Material for the task
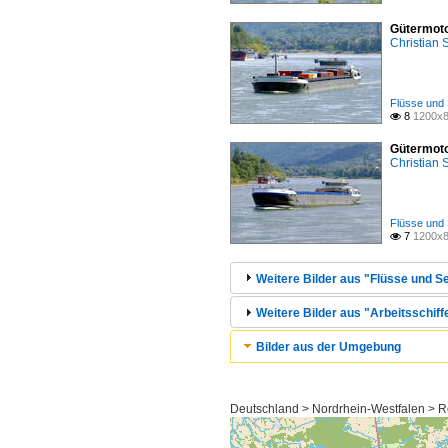
Gütermoto
Christian
Flüsse und 
8
1200x8

Gütermoto
Christian
Flüsse und 
7
1200x8

Weitere Bilder aus "Flüsse und Se
Weitere Bilder aus "Arbeitsschiff
Bilder aus der Umgebung
Deutschland > Nordrhein-Westfalen > Re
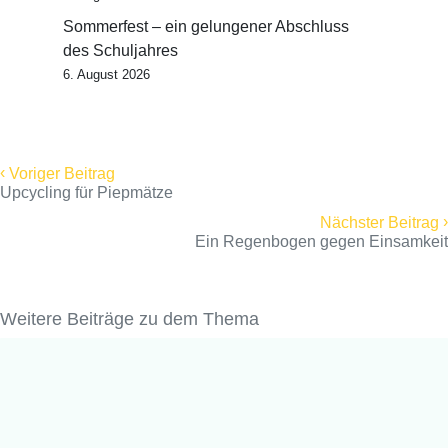
Sommerfest – ein gelungener Abschluss
des Schuljahres
6. August 2026
‹
Voriger Beitrag
Upcycling für Piepmätze
›
Nächster Beitrag
Ein Regenbogen gegen Einsamkeit
Weitere Beiträge zu dem Thema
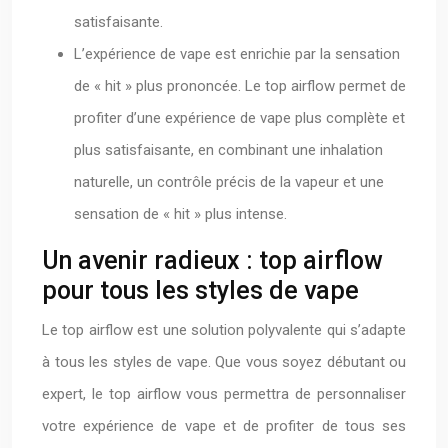
satisfaisante.
L’expérience de vape est enrichie par la sensation
de « hit » plus prononcée. Le top airflow permet de
profiter d’une expérience de vape plus complète et
plus satisfaisante, en combinant une inhalation
naturelle, un contrôle précis de la vapeur et une
sensation de « hit » plus intense.
Un avenir radieux : top airflow
pour tous les styles de vape
Le top airflow est une solution polyvalente qui s’adapte
à tous les styles de vape. Que vous soyez débutant ou
expert, le top airflow vous permettra de personnaliser
votre expérience de vape et de profiter de tous ses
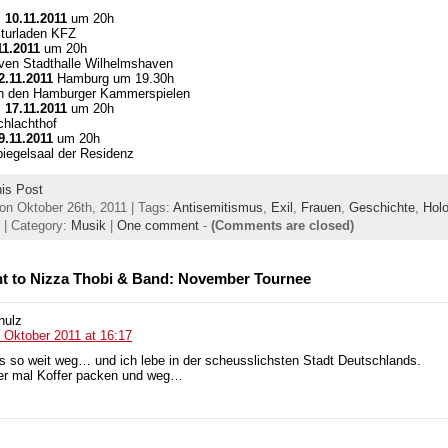
,
10.11.2011
um 20h
lturladen KFZ
11.2011
um 20h
ven Stadthalle Wilhelmshaven
2.11.2011
Hamburg um 19.30h
in den Hamburger Kammerspielen
,
17.11.2011
um 20h
hlachthof
9.11.2011
um 20h
piegelsaal der Residenz
his Post
on Oktober 26th, 2011 | Tags:
Antisemitismus
,
Exil
,
Frauen
,
Geschichte
,
Hol
| Category:
Musik
|
One comment
-
(Comments are closed)
t to Nizza Thobi & Band: November Tournee
hulz
 Oktober 2011 at 16:17
les so weit weg… und ich lebe in der scheusslichsten Stadt Deutschlands.
er mal Koffer packen und weg…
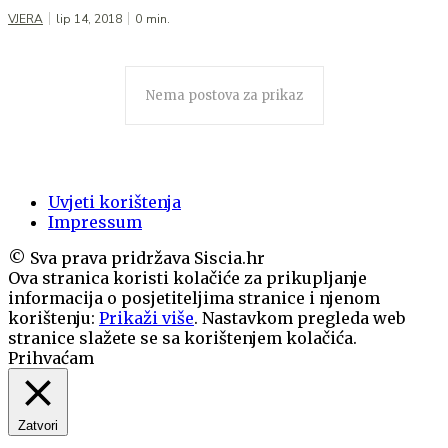
VJERA
lip 14, 2018
0
min.
Nema postova za prikaz
Uvjeti korištenja
Impressum
© Sva prava pridržava Siscia.hr
Ova stranica koristi kolačiće za prikupljanje
informacija o posjetiteljima stranice i njenom
korištenju:
Prikaži više
. Nastavkom pregleda web
stranice slažete se sa korištenjem kolačića.
Prihvaćam
Zatvori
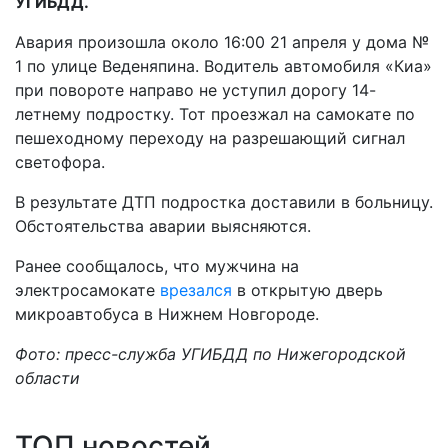
УГИБДД.
Авария произошла около 16:00 21 апреля у дома №
1 по улице Веденяпина. Водитель автомобиля «Киа»
при повороте направо не уступил дорогу 14-
летнему подростку. Тот проезжал на самокате по
пешеходному переходу на разрешающий сигнал
светофора.
В результате ДТП подростка доставили в больницу.
Обстоятельства аварии выясняются.
Ранее сообщалось, что мужчина на
электросамокате
врезался
в открытую дверь
микроавтобуса в Нижнем Новгороде.
Фото: пресс-служба УГИБДД по Нижегородской
области
ТОП новостей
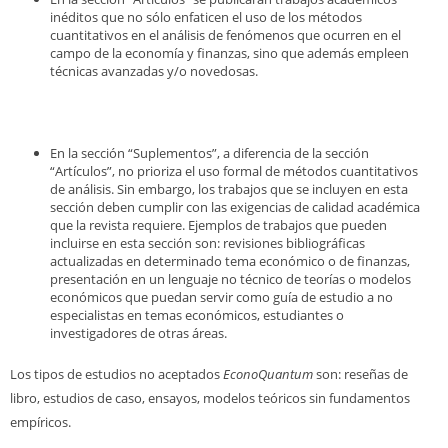
inéditos que no sólo enfaticen el uso de los métodos
cuantitativos en el análisis de fenómenos que ocurren en el
campo de la economía y finanzas, sino que además empleen
técnicas avanzadas y/o novedosas.
En la sección “Suplementos”, a diferencia de la sección
“Artículos”, no prioriza el uso formal de métodos cuantitativos
de análisis. Sin embargo, los trabajos que se incluyen en esta
sección deben cumplir con las exigencias de calidad académica
que la revista requiere. Ejemplos de trabajos que pueden
incluirse en esta sección son: revisiones bibliográficas
actualizadas en determinado tema económico o de finanzas,
presentación en un lenguaje no técnico de teorías o modelos
económicos que puedan servir como guía de estudio a no
especialistas en temas económicos, estudiantes o
investigadores de otras áreas.
Los tipos de estudios no aceptados
EconoQuantum
son: reseñas de
libro, estudios de caso, ensayos, modelos teóricos sin fundamentos
empíricos.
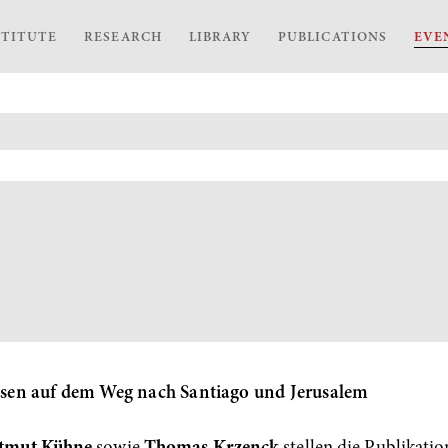
STITUTE
RESEARCH
LIBRARY
PUBLICATIONS
EVE
sen auf dem Weg nach Santiago und Jerusalem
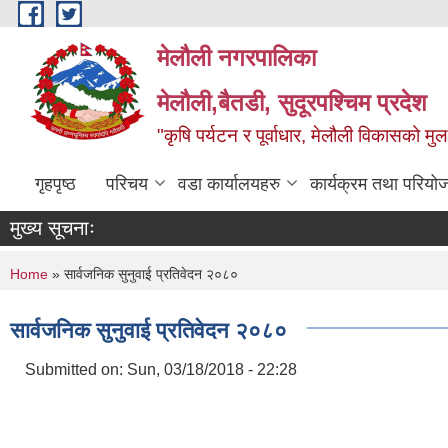
Skip to main content
मेलौली नगरपालिका
मेलौली,बैतडी, सुदूरपश्‍चिम प्रदेश
"कृषि पर्यटन र पूर्वाधार, मेलौली विकासको म
गृहपृष्ठ
परिचय
वडा कार्यालयहरु
कार्यक्रम तथा परियो
मुख्य सूचनाः
You are here
Home
» सार्वजनिक सुनुवाई प्रतिवेदन २०८०
सार्वजनिक सुनुवाई प्रतिवेदन २०८०
Submitted on:
Sun, 03/18/2018 - 22:28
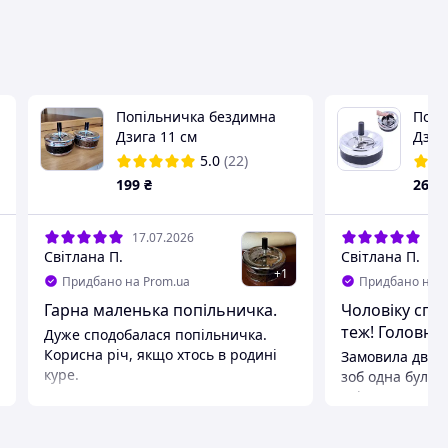
Попільничка бездимна
Попі
Дзига 11 см
Дзиг
5.0
(22)
199
₴
267
17.07.2026
16.
Світлана П.
Світлана П.
+
1
Придбано на Prom.ua
Придбано на P
Гарна маленька попільничка.
Чоловіку спо
теж! Головне
Дуже сподобалася попільничка.
Корисна річ, якщо хтось в родині
Замовила дві п
куре.
зоб одна була 
дві коричневі.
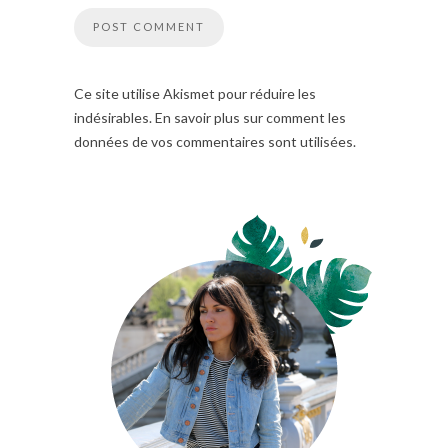
Ce site utilise Akismet pour réduire les
indésirables. En savoir plus sur comment les
données de vos commentaires sont utilisées.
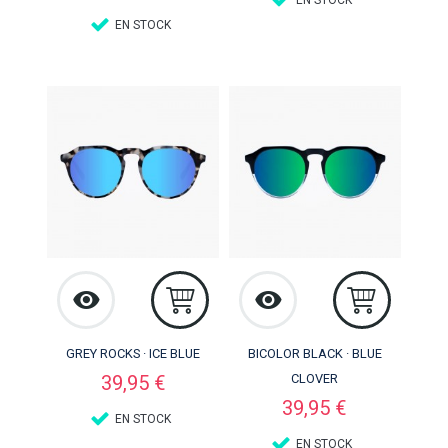
EN STOCK
GREY ROCKS · ICE BLUE
BICOLOR BLACK · BLUE
Precio
39,95 €
CLOVER
Precio
39,95 €
EN STOCK
EN STOCK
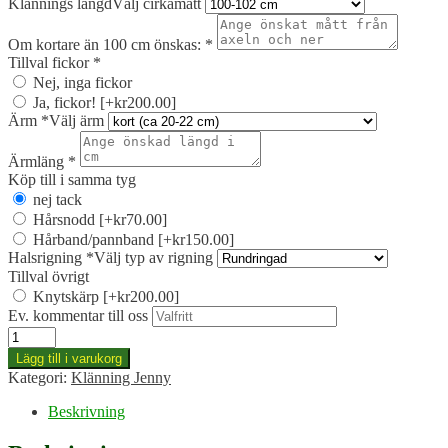
Klännings längd
Välj cirkamått
Om kortare än 100 cm önskas:
*
Tillval fickor
*
Nej, inga fickor
Ja, fickor!
[+kr200.00]
Ärm
*
Välj ärm
Ärmläng
*
Köp till i samma tyg
nej tack
Hårsnodd
[+kr70.00]
Hårband/pannband
[+kr150.00]
Halsrigning
*
Välj typ av rigning
Tillval övrigt
Knytskärp
[+kr200.00]
Ev. kommentar till oss
Klänning
Jenny,
Lägg till i varukorg
Eva
Kategori:
Klänning Jenny
vin
mängd
Beskrivning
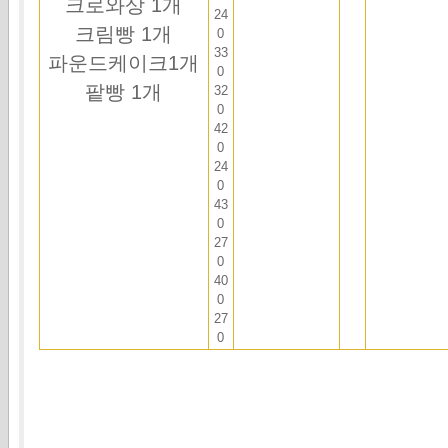
크로와상 1개
24
크림빵 1개
0
33
파운드케이크1개
0
팥빵 1개
32
0
42
0
24
0
43
0
27
0
40
0
27
0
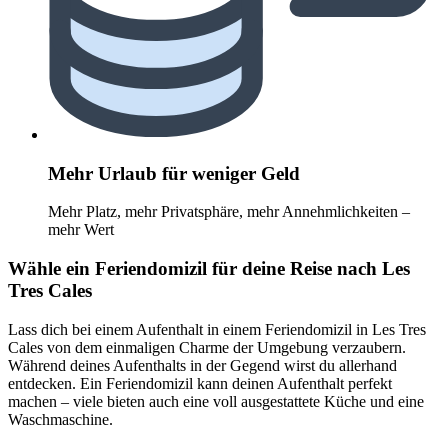
Mehr Urlaub für weniger Geld
Mehr Platz, mehr Privatsphäre, mehr Annehmlichkeiten –
mehr Wert
Wähle ein Feriendomizil für deine Reise nach Les
Tres Cales
Lass dich bei einem Aufenthalt in einem Feriendomizil in Les Tres
Cales von dem einmaligen Charme der Umgebung verzaubern.
Während deines Aufenthalts in der Gegend wirst du allerhand
entdecken. Ein Feriendomizil kann deinen Aufenthalt perfekt
machen – viele bieten auch eine voll ausgestattete Küche und eine
Waschmaschine.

Task objective
Only one number is wanted: how many lines of the listing above hold the word "Tres".

Result for this exercise
2